Task statement: Quote from the first line below through the line that contains "DO CARAMULO |", both included, and leave the pictures out.

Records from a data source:
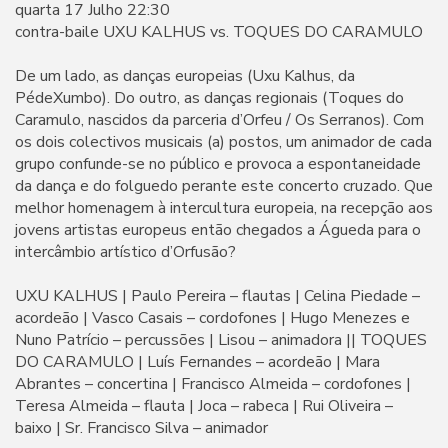
quarta 17 Julho 22:30
contra-baile UXU KALHUS vs. TOQUES DO CARAMULO
De um lado, as danças europeias (Uxu Kalhus, da
PédeXumbo). Do outro, as danças regionais (Toques do
Caramulo, nascidos da parceria d’Orfeu / Os Serranos). Com
os dois colectivos musicais (a) postos, um animador de cada
grupo confunde-se no público e provoca a espontaneidade
da dança e do folguedo perante este concerto cruzado. Que
melhor homenagem à intercultura europeia, na recepção aos
jovens artistas europeus então chegados a Águeda para o
intercâmbio artístico d’Orfusão?
UXU KALHUS | Paulo Pereira – flautas | Celina Piedade –
acordeão | Vasco Casais – cordofones | Hugo Menezes e
Nuno Patrício – percussões | Lisou – animadora || TOQUES
DO CARAMULO | Luís Fernandes – acordeão | Mara
Abrantes – concertina | Francisco Almeida – cordofones |
Teresa Almeida – flauta | Joca – rabeca | Rui Oliveira –
baixo | Sr. Francisco Silva – animador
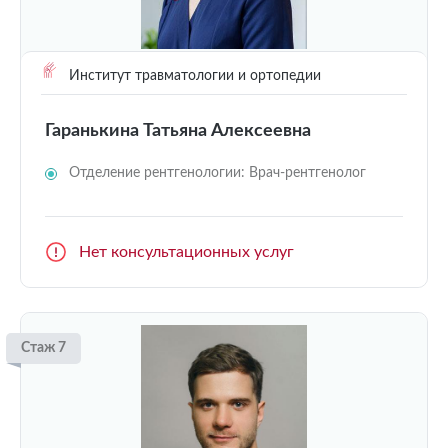
Институт травматологии и ортопедии
Гаранькина Татьяна Алексеевна
Отделение рентгенологии: Врач-рентгенолог
Нет консультационных услуг
Стаж 7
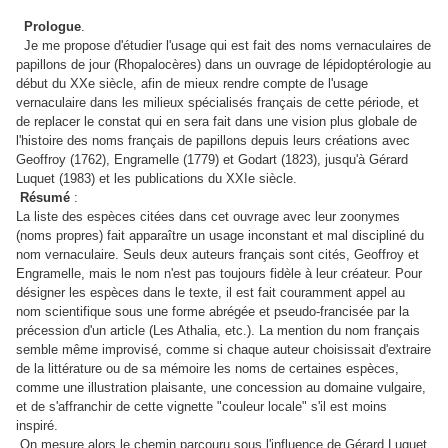
Prologue
.
Je me propose d'étudier l'usage qui est fait des noms vernaculaires de
papillons de jour (Rhopalocères) dans un ouvrage de lépidoptérologie au
début du XXe siècle, afin de mieux rendre compte de l'usage
vernaculaire dans les milieux spécialisés français de cette période, et
de replacer le constat qui en sera fait dans une vision plus globale de
l'histoire des noms français de papillons depuis leurs créations avec
Geoffroy (1762), Engramelle (1779) et Godart (1823), jusqu'à Gérard
Luquet (1983) et les publications du XXIe siècle.
Résumé
:
La liste des espèces citées dans cet ouvrage avec leur zoonymes
(noms propres) fait apparaître un usage inconstant et mal discipliné du
nom vernaculaire. Seuls deux auteurs français sont cités, Geoffroy et
Engramelle, mais le nom n'est pas toujours fidèle à leur créateur. Pour
désigner les espèces dans le texte, il est fait couramment appel au
nom scientifique sous une forme abrégée et pseudo-francisée par la
précession d'un article (Les Athalia, etc.). La mention du nom français
semble même improvisé, comme si chaque auteur choisissait d'extraire
de la littérature ou de sa mémoire
les noms de certaines espèces,
comme une illustration plaisante, une concession au domaine vulgaire,
et de s'affranchir de cette vignette "couleur locale" s'il est moins
inspiré.
On mesure alors le chemin parcouru sous l'influence de Gérard Luquet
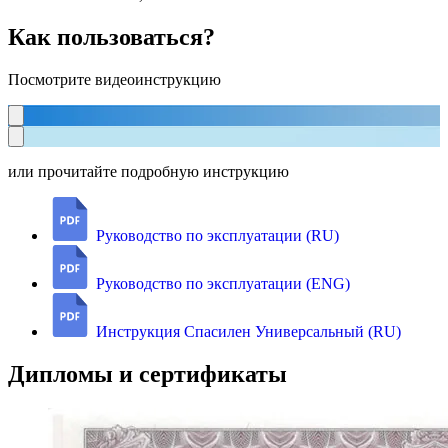
Как пользоваться?
Посмотрите видеоинструкцию
или прочитайте подробную инструкцию
Руководство по эксплуатации (RU)
Руководство по эксплуатации (ENG)
Инструкция Спасилен Универсальный (RU)
Дипломы и сертификаты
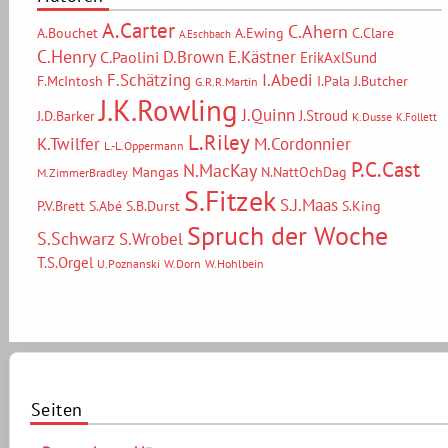
A.Carter
C.Ahern
A.Bouchet
A.Ewing
C.Clare
A.Eschbach
C.Henry
D.Brown
E.Kästner
C.Paolini
ErikAxlSund
F.Schätzing
I.Abedi
F.McIntosh
I.Pala
J.Butcher
G.R.R.Martin
J.K.Rowling
J.Quinn
J.Stroud
J.D.Barker
K.Dusse
K.Follett
L.Riley
M.Cordonnier
K.Twilfer
L.-L.Oppermann
P.C.Cast
N.MacKay
Mangas
N.NattOchDag
M.ZimmerBradley
S.Fitzek
S.J.Maas
P.V.Brett
S.Abé
S.B.Durst
S.King
Spruch der Woche
S.Schwarz
S.Wrobel
T.S.Orgel
U.Poznanski
W.Dorn
W.Hohlbein
Seiten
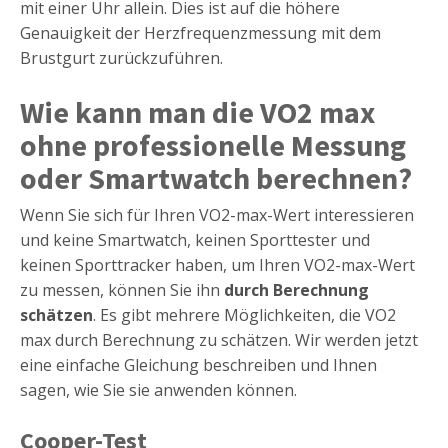
mit einer Uhr allein. Dies ist auf die höhere
Genauigkeit der Herzfrequenzmessung mit dem
Brustgurt zurückzuführen.
Wie kann man die VO2 max
ohne professionelle Messung
oder Smartwatch berechnen?
Wenn Sie sich für Ihren VO2-max-Wert interessieren
und keine Smartwatch, keinen Sporttester und
keinen Sporttracker haben, um Ihren VO2-max-Wert
zu messen, können Sie ihn
durch Berechnung
schätzen
. Es gibt mehrere Möglichkeiten, die VO2
max durch Berechnung zu schätzen. Wir werden jetzt
eine einfache Gleichung beschreiben und Ihnen
sagen, wie Sie sie anwenden können.
Cooper-Test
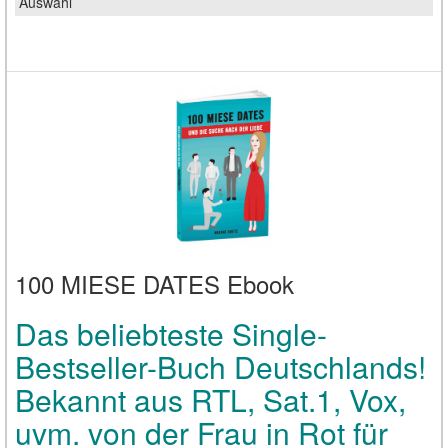
100 MIESE DATES Ebook
Das beliebteste Single-
Bestseller-Buch Deutschlands!
Bekannt aus RTL, Sat.1, Vox,
uvm. von der Frau in Rot für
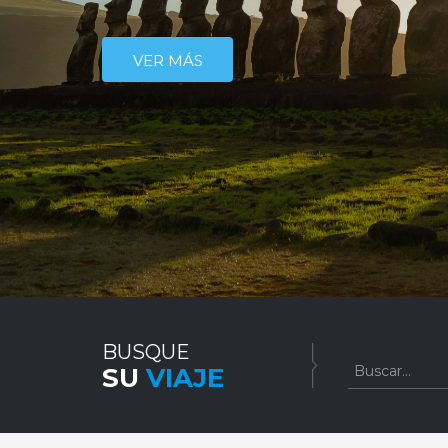
VER MÁS
BUSQUE
SU
VIAJE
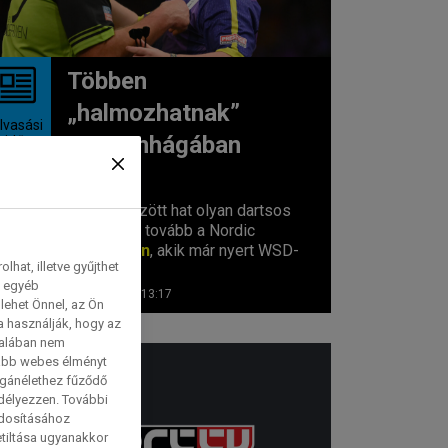
Többen
„halmozhatnak”
lvasási
Koppenhágában
idő:
 1
perc
A nyolc között hat olyan dartsos
versenyez tovább a Nordic
Mastersen
, akik már nyert WSD-
hat, illetve gyűjthet
fordulót...
e egyéb
2026. 06. 06. 13:17
lehet Önnel, az Ön
a használják, hogy az
talában nem
tabb webes élményt
magánélethez fűződő
edélyezzen. További
ódosításához
etiltása ugyanakkor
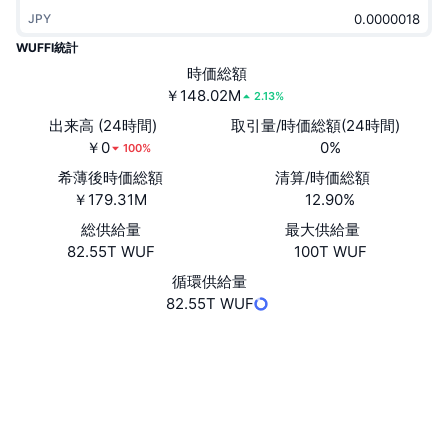
トレンド
暗号資産ETF
JPY
学ぶ
CMC MCP
WUFFI統計
新着
ビットコインETF
時価総額
x402
ニュース
￥148.02M
2.13%
クリプト
イーサリアムETF
出来高 (24時間)
取引量/時価総額(24時間)
アカデミー
￥0
0%
100%
政治
テクニカル分析
希薄後時価総額
清算/時価総額
リサーチ
￥179.31M
12.90%
スポーツ
RSI
ビデオ一覧
総供給量
最大供給量
82.55T WUF
100T WUF
ファイナンス
MACD
暗号資産用語集
循環供給量
82.55T WUF
テック
デリバティブ
キャンペーン
ウェブサイト
Website
Whitepaper
ソーシャルメディア
NFT
概要
エアドロップ
https:.../wuffi
コントラクト一覧
NFT総合統計
清算
ダイヤモンド・リワード
solscan.io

Response:
quarta 17 Julho 22:30
contra-baile UXU KALHUS vs. TOQUES DO CARAMULO
De um lado, as danças europeias (Uxu Kalhus, da
PédeXumbo). Do outro, as danças regionais (Toques do
Caramulo, nascidos da parceria d’Orfeu / Os Serranos). Com
os dois colectivos musicais (a) postos, um animador de cada
grupo confunde-se no público e provoca a espontaneidade
da dança e do folguedo perante este concerto cruzado. Que
melhor homenagem à intercultura europeia, na recepção aos
jovens artistas europeus então chegados a Águeda para o
intercâmbio artístico d’Orfusão?
UXU KALHUS | Paulo Pereira – flautas | Celina Piedade –
acordeão | Vasco Casais – cordofones | Hugo Menezes e
Nuno Patrício – percussões | Lisou – animadora || TOQUES
DO CARAMULO | Luís Fernandes – acordeão | Mara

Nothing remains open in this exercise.